# Nice bass near Perdido Bay!



## JasonL (May 17, 2011)

Check out this bass I caught up near Perdido Bay. Didn't hit really hit my black trick worm hard and felt like a log until it got close enough to see me, then it got fun. This was caught on my last cast as I was walking back to ther care to leave. Talk about lucky.


----------



## Sequoiha (Sep 28, 2007)

Sweet, nice bass, scully caught a 10 lbr on period yesterday


----------



## submariner (Oct 2, 2007)

nice bass bet you got the urge to have one more cast


----------



## Bassfisher17 (Aug 9, 2010)

Hey man. This is Joe Marietta. Nice bass! Were you in the same bayou as before?


----------



## CatHunter (Dec 31, 2008)

nice perdido black bass


----------



## JasonL (May 17, 2011)

Bassfisher17 said:


> Hey man. This is Joe Marietta. Nice bass! Were you in the same bayou as before?


What's up...Nope this was on a smaller body of water just a little further up the road. We were on foot because a boat isn't really worth it in such a small body of water.

We took your advice on the white spinners and killed it yesterday close to dawn.


----------



## Bassfisher17 (Aug 9, 2010)

Awesome man. I am looking to get back over there Saturday if I can. I haven't been out there in a couple of weeks. If you get back out there, try some dark colored spinnerbaits too. They have worked well for me.


----------



## JasonL (May 17, 2011)

I'll have to pickup some darker spinnerbaits. I think I only have white and a green/yellow color. I have been made a believer in spinnerbait after Monday evening.

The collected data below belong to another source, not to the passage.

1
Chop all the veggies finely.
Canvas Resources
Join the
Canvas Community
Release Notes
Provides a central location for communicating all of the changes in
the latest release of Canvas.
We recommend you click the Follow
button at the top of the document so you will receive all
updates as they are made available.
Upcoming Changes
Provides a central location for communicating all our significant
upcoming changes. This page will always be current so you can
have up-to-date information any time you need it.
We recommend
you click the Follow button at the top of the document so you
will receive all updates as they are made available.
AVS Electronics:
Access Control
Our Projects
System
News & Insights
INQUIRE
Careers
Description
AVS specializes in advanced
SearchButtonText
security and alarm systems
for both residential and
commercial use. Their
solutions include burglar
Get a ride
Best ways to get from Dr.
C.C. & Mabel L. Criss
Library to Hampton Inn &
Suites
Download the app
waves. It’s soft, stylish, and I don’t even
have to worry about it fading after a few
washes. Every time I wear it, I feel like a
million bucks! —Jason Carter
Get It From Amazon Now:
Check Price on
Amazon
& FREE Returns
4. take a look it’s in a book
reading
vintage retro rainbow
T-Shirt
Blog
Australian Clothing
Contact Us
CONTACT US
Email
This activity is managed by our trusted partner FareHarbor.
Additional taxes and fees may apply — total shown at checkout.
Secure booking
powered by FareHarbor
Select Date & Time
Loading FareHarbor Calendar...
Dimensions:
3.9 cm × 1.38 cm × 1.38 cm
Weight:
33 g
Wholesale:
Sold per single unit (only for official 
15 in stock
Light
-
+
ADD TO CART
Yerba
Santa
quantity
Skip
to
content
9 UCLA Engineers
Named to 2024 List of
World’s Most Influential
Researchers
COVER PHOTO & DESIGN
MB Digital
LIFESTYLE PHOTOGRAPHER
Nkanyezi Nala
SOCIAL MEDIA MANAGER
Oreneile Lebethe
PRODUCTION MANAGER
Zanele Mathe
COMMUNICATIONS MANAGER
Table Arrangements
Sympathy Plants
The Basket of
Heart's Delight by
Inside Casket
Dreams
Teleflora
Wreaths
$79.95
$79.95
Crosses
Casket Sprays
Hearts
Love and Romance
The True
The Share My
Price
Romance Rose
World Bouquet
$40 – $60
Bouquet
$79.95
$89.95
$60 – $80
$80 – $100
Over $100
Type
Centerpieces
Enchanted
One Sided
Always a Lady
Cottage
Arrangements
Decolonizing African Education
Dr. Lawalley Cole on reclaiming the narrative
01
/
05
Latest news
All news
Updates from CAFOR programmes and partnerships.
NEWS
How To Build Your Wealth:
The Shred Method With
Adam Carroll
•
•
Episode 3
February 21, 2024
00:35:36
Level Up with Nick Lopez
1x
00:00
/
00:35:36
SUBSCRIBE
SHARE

How fast do you normally reel? We were really reeling in almost as fast as we could and they were hitting the bait about 20-30yds away from us. I'm wondering if that was my probalem in the past...I never reeled in more than about medium speed.


----------



## Bassfisher17 (Aug 9, 2010)

Yeah. The faster retrieve has always worked better. Normally if you get a fish it will hit not long after your bait hits the water. When you are fishing those bayous target any overhanging trees as your primary spot, and any little inlets off of the bayou have almost always held a fish or two.


----------



## tabasco40 (May 25, 2008)

do you ever do any good with white spinnerbaits on blackwater or yellow? ive never really tried them as a go-to lure, but from what i hear i may just have to...


----------



## jstblsd (Jul 6, 2010)

Nice bass!


----------



## JasonL (May 17, 2011)

I've only fished on Blackwater twice and didn't have any luck both days. I tried lures, spinners and soft plastics with no luck. I've haven't fished Yelllow yet.


----------



## Bassfisher17 (Aug 9, 2010)

I have not tried blackwater or yellow yet, but I just moved to Navarre area and I am really close to yellow river. When I try it out I will defintitely put a post on here.


----------